Mönchengladbach Psychothriller um einen rätselhaften Tod

Mönchengladbach · In Südengland spielt der neue Roman der Gladbacher Autorin Susanne Goga. "Der verbotene Fluss" handelt von seltsamen Begebenheiten im Leben einer adligen Familie um 1890. Eine Gouvernante fühlt sich zum Detektiv berufen.

Dieser Roman spricht nicht nur von einem Fluss, er ist ein solcher. So verhalten, so ausnehmend behutsam er in seiner stilsicheren, wohlgesetzten, fast aristokratisch verfeinerten Schilderung dahinströmt, begleiten die Lektüre immerfort düstere, geheimnisvolle, unheimliche Unterströmungen. Verstohlenes Gruseln durchzieht den neuen Roman der in Rheydt lebenden Schriftstellerin Susanne Goga (46).

In "Der verbotene Fluss" geht es um eine verschwundene Mutter und Ehefrau, Lady Ellen Clayworth, von der ihre Familie und Bekannte annehmen, dass sie den Freitod im Fluss Mole (bei Dorking) gewählt hat. Ihr Ehemann Sir Andrew wird von einer Mischung aus Trauer, Verzweiflung und Scham hin und her gerissen. Als Abgeordneter belastet das Gerücht, seine Ehe sei problematisch gewesen, den zu aggressiven Ausbrüchen neigenden Politiker über die Maßen. Er verbietet allen, über die Verstorbene zu reden.

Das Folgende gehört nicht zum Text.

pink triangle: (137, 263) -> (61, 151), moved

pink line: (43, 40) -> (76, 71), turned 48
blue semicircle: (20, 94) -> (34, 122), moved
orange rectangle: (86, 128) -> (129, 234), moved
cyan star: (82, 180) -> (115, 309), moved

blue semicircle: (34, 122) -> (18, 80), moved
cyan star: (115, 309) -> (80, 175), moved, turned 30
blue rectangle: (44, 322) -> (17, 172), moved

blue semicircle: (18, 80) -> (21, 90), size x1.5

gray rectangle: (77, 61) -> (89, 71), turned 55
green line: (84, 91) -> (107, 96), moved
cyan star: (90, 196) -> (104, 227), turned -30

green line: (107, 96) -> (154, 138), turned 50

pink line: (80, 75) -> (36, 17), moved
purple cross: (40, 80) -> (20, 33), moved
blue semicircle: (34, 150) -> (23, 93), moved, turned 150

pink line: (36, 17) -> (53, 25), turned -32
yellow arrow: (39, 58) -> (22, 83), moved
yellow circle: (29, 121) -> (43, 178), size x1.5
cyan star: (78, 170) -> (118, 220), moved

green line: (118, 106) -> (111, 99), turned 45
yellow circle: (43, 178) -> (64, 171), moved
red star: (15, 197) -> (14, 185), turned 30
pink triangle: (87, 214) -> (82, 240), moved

Doch eine junge Frau aus Berlin macht ihm einen gründlichen Strich durch die Rechnung: Die Hauslehrerin Charlotte Pauly tritt eine Anstellung als Gouvernante im Anwesen der Clayworths, Chalk Hill, an. Und lernt Emily näher kennen, die sie täglich zu unterrichten hat. Ein Mädchen, das tief verstört ist über den Verlust der geliebten Mutter. Seltsame Dinge scheinen nächtens in dem viktorianischen Haus im Herbst 1890 vor sich zu gehen. Stück um Stück gerät Charlotte in den Sog eines Geheimnisses, das sie unbedingt lüften will.

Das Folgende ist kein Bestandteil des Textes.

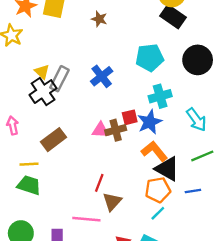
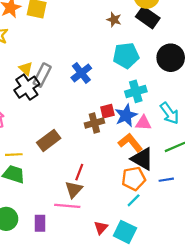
brown star: (99, 19) -> (114, 20), moved
pink triangle: (100, 130) -> (143, 123), moved
brown rectangle: (54, 140) -> (49, 140), moved
brown triangle: (112, 202) -> (74, 189), moved

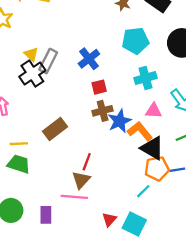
red square: (107, 111) -> (99, 87), moved
blue star: (126, 115) -> (120, 121), moved
orange pentagon: (134, 179) -> (157, 169), moved

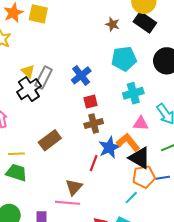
blue star: (120, 121) -> (109, 147), moved
red line: (87, 162) -> (94, 163), moved

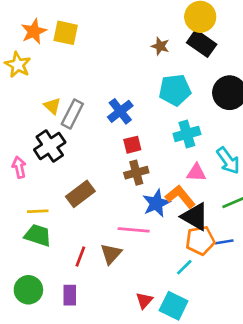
black cross: (29, 89) -> (50, 146), moved
red line: (94, 163) -> (80, 257), moved
pink line: (68, 203) -> (134, 230), moved

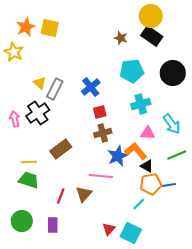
pink arrow: (19, 167) -> (15, 119), moved
black triangle: (195, 217) -> (147, 166), size x0.6

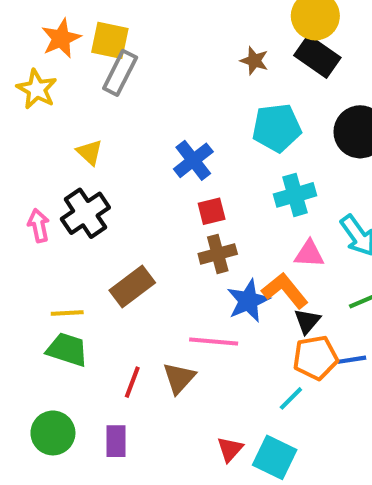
gray rectangle: (55, 89) -> (120, 73), moved
black triangle: (147, 166) -> (307, 321), turned 40

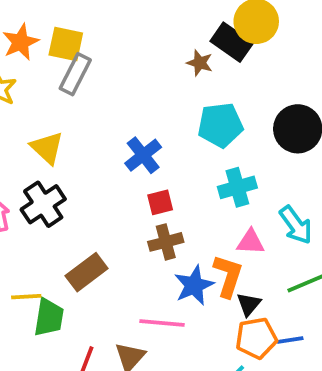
black rectangle: (317, 57) -> (232, 42), moved
yellow triangle: (90, 152) -> (47, 148), size x1.4
orange L-shape: (285, 291) -> (228, 276), turned 57
green trapezoid: (67, 350) -> (49, 317), moved, turned 81

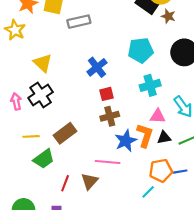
brown star: (200, 63) -> (168, 16), moved
gray rectangle: (75, 74) -> (79, 22), moved, turned 50
yellow line: (26, 297) -> (31, 136), moved
black triangle: (249, 304) -> (164, 138), moved, turned 40
green trapezoid: (49, 317) -> (44, 159), turned 45

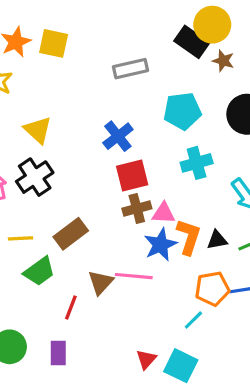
gray rectangle: (79, 22) -> (131, 69), moved
red square: (107, 94) -> (132, 176), size x1.5
pink triangle: (158, 116) -> (164, 213), moved
brown triangle: (90, 181) -> (101, 282), moved

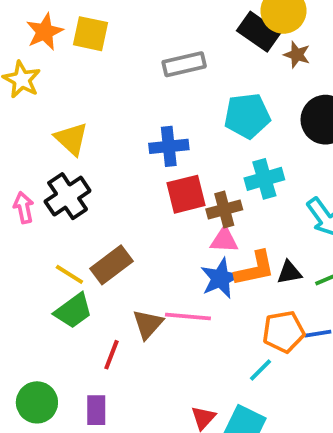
blue cross: (118, 136) -> (169, 146), turned 32
brown cross: (137, 209) -> (224, 209), moved
orange L-shape: (189, 237) -> (255, 269), turned 60
yellow line: (21, 238) -> (69, 274), moved, turned 35

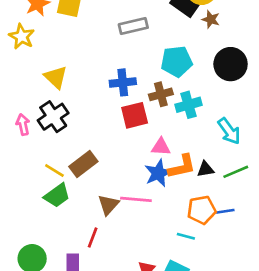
brown cross: (224, 209) -> (161, 94), moved
red line: (112, 355) -> (93, 238), moved
cyan line: (261, 370) -> (186, 236), turned 60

Susanne Goga hat sich tief in die Zeit und Mentalität der Menschen im England um 1890 eingelesen und -gefühlt. Authentizität spricht aus ihren Schilderungen der Architektur, Lebensweise, Mode und spleenigen Ticks der englischen Upper Class ausgangs des 19. Jahrhunderts. Irgendwann beginnt der Leser die ausgebreiteten Puzzle-Stücke selbsttätig zusammenzusetzen und ahnt Zusammenhänge: Verbindungen zwischen der aufkommenden Mode des Spiritismus, der Wirkung bestimmter Medikamente und der verschlossenen Natur des Hausherrn Andrew.

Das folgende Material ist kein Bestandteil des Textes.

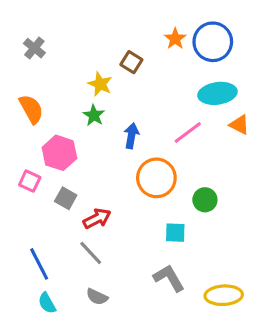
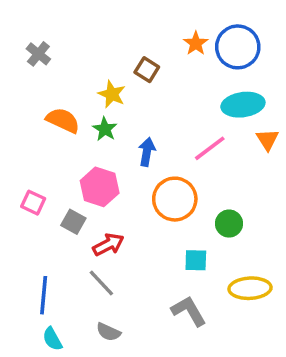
orange semicircle: (31, 109) -> (63, 120), moved, turned -36
orange triangle: (239, 125) -> (267, 140), turned 30
pink hexagon: (59, 153) -> (100, 187), moved
blue line: (39, 264) -> (44, 295), turned 32
yellow ellipse: (224, 295) -> (250, 288), moved

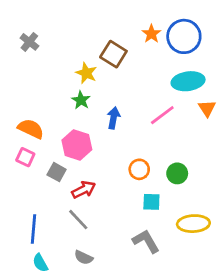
brown square: (147, 70) -> (113, 54), size x1.4
orange semicircle: (63, 120) -> (31, 129), moved
orange circle: (175, 199) -> (139, 169), moved, size x0.6

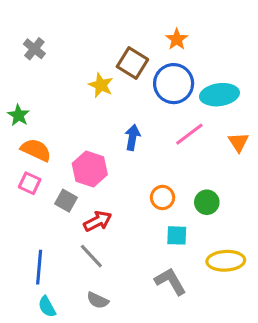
blue circle: (184, 36) -> (174, 84), moved
green star: (81, 100) -> (19, 115), moved
orange triangle: (207, 108) -> (238, 142), moved

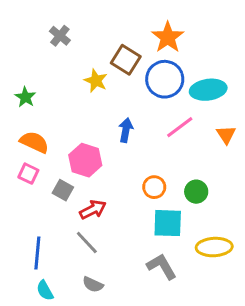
orange star: (177, 39) -> (168, 37), size x1.5
gray cross: (34, 49) -> (60, 36), moved
green star: (19, 115) -> (25, 97), moved
cyan square: (177, 235) -> (168, 223), size x1.5

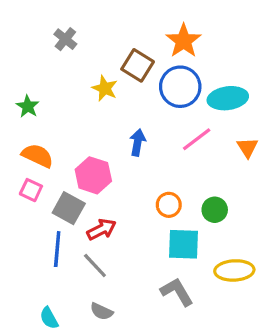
gray square: (63, 190) -> (69, 208), size x1.4
blue line: (37, 253) -> (57, 249), moved

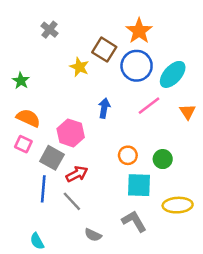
cyan ellipse: (228, 98) -> (173, 74), turned -40
gray semicircle: (101, 311) -> (93, 235), moved

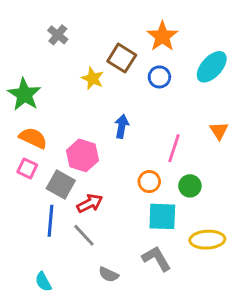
blue circle: (137, 66) -> (159, 77), size x0.6
cyan ellipse: (173, 74) -> (212, 67), moved
green star: (21, 81) -> (24, 94), size x1.6
pink line: (149, 106) -> (174, 148), moved, turned -35

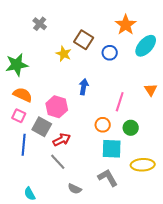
orange star: (162, 36) -> (126, 25), moved
green star: (24, 94) -> (17, 65), turned 30
blue line: (51, 221) -> (24, 145), moved

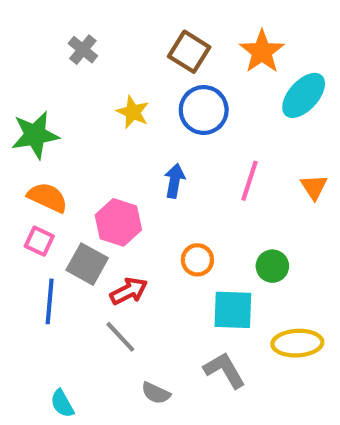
brown square: (84, 40) -> (189, 52), moved
blue circle: (110, 53) -> (204, 110), moved, size x1.5
pink line: (120, 102) -> (249, 181), moved
orange circle: (103, 125) -> (197, 260), moved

"Das Thema der Erforschung übernatürlicher Phänomene war in dieser Epoche besonders stark ausgeprägt", sagt Susanne Goga, "vor allem in Großbritannien, daher der Schauplatz." Den sich möglicherweise einstellenden Verdacht, die Autorin habe mit ihrem Roman an die populäre Fernsehserie "Downton Abbey" andocken wollen, weist Goga vehement von sich: "Mit Downton Abbey hat mein Buch nicht das Geringste zu tun", erklärt sie.

Das Geniale am Plot: Susanne Goga verirrt sich nicht ins Genre Fantasy, solide Ratio durchdringt ihre Schilderung von Séancen, Telepathie und Nachtwandeln. Der Londoner Theaterkritiker Tom Ashdown bringt den Auflösungsprozess um die verschwundene Ellen in Gang, nachdem ihn die Society of Psychical Research, die bis heute existiert, beauftragt hat, im Haus der Clayworths die Ursachen für das unerklärliche Verhalten der kleinen Emily zu erforschen. Dabei hilft ihm Charlotte nach Kräften. Der Clou am Schluss verschenkt das Ende nicht an Banales, sondern überrascht zutiefst. Auch weil nicht alle Rätsel offengelegt werden.

Etwa ein Jahr lang hat Goga an ihrem spannenden Buch gearbeitet. "Im Frühjahr 2012 habe ich alle wichtigen Schauplätze in Dorking und Umgebung wie auch in London besucht", betont sie. Sie räumt im Nachwort ein, dass es eine literarische Inspiration für das Buch gibt: Im Roman "Jane Eyre" von Charlotte Brontë (1816 bis 1855) fand sie Anregungen. Etwa die Rahmenhandlung, dass "eine Gouvernante in ein englisches Herrenhaus kommt und dort auf düstere Geheimnisse stößt". Dennoch: "Der verbotene Fluss" ist nach den Kriminalromanen um den Kommissar Leo Wechsler das beste Buch, das Susanne Goga publiziert hat.